● Data extract

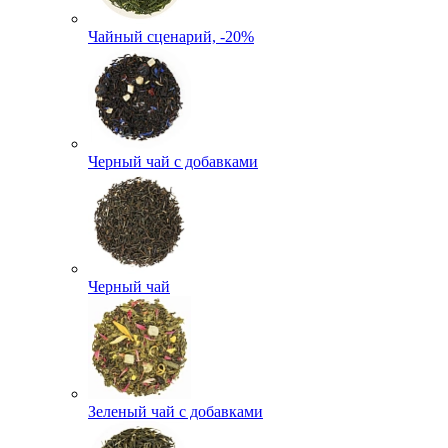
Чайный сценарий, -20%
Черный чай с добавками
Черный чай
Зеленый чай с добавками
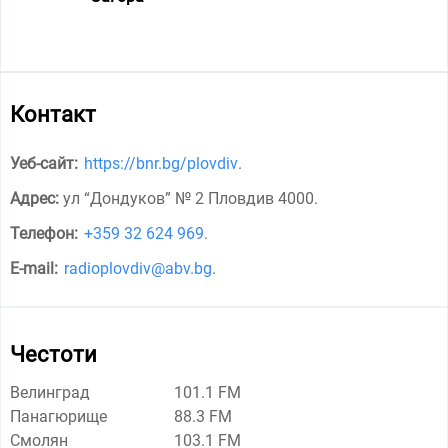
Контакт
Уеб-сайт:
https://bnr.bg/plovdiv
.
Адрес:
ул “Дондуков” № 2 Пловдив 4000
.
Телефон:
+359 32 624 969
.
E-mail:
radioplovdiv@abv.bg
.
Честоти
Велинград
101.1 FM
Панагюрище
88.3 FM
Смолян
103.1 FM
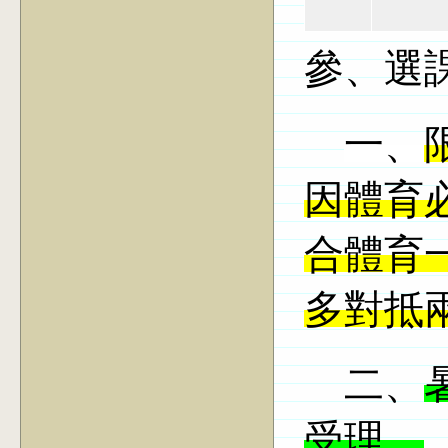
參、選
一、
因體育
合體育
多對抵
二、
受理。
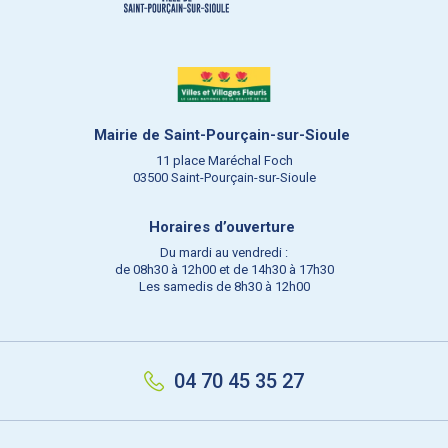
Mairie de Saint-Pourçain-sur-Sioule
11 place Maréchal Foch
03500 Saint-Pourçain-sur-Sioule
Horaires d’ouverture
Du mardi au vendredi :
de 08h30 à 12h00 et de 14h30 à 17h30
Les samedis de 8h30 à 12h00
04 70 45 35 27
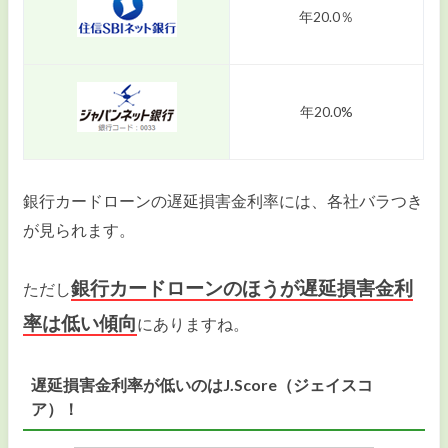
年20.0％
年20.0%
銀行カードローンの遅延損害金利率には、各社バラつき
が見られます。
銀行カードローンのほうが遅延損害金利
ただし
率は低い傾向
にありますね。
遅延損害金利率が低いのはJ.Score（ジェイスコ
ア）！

● What to work on
An exact reproduction of the data is required, with pictures excluded.

● Expected answer
Чайный сценарий, -20%
Черный чай с добавками
Черный чай
Зеленый чай с добавками
Контакт
Уеб-сайт:
https://bnr.bg/plovdiv
.
Адрес:
ул “Дондуков” № 2 Пловдив 4000
.
Телефон:
+359 32 624 969
.
E-mail:
radioplovdiv@abv.bg
.
Честоти
Велинград
101.1 FM
Панагюрище
88.3 FM
Смолян
103.1 FM
參、選
一、
因體育
合體育
多對抵
二、
受理。
Mairie de Saint-Pourçain-sur-Sioule
11 place Maréchal Foch
03500 Saint-Pourçain-sur-Sioule
Horaires d’ouverture
Du mardi au vendredi :
de 08h30 à 12h00 et de 14h30 à 17h30
Les samedis de 8h30 à 12h00
04 70 45 35 27
年20.0％
年20.0%
銀行カードローンの遅延損害金利率には、各社バラつき
が見られます。
銀行カードローンのほうが遅延損害金利
ただし
率は低い傾向
にありますね。
遅延損害金利率が低いのはJ.Score（ジェイスコ
ア）！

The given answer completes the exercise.